Comparaison PFU vs Barème progressif

Avec PFU 30% 0 €
Avec barème progressif 0 €
Différence 0 €

Fiscalité des plus-values mobilières en France

Lorsque vous vendez des actions ou d’autres valeurs mobilières détenues dans un compte-titres ordinaire (CTO), la plus-value réalisée est soumise à l’impôt. La plus-value correspond à la différence entre le prix de vente et le prix d’achat des titres. Depuis le 1er janvier 2018, le système fiscal français applique par défaut le Prélèvement Forfaitaire Unique (PFU), également appelé « flat tax », au taux global de 30%.

Le Prélèvement Forfaitaire Unique (PFU)

Le PFU de 30% se décompose en deux parties distinctes qui s’appliquent sur l’intégralité de votre plus-value brute :

  • 12,8% au titre de l’impôt sur le revenu
  • 17,2% au titre des prélèvements sociaux

Ce régime s’applique automatiquement à toutes les plus-values réalisées sur les titres acquis après le 1er janvier 2018, ainsi qu’aux titres acquis avant cette date si vous ne choisissez pas l’option du barème progressif.
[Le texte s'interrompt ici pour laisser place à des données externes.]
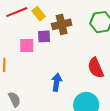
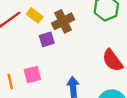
pink square: (27, 45) -> (32, 74), moved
Exemple concret avec le PFU

Vous avez acheté des actions pour 20 000 € en 2020 et les vendez en 2026 pour 28 000 €. Votre plus-value est de 8 000 €.

Impôt dû : 8 000 € × 30% = 2 400 € (dont 1 024 € d’IR et 1 376 € de prélèvements sociaux)

Le barème progressif de l’impôt sur le revenu

Vous pouvez opter pour une imposition de votre plus-value selon le barème progressif de l’impôt sur le revenu. Cette option peut être avantageuse si votre tranche marginale d’imposition est faible, notamment pour les contribuables non imposables ou faiblement imposés. Les prélèvements sociaux de 17,2% restent dus dans tous les cas.

Attention : L’option pour le barème progressif est globale et s’applique à l’ensemble de vos revenus de capitaux mobiliers de l’année (dividendes, intérêts, plus-values). Cette décision doit être prise au moment de votre déclaration de revenus et ne peut être modifiée ultérieurement.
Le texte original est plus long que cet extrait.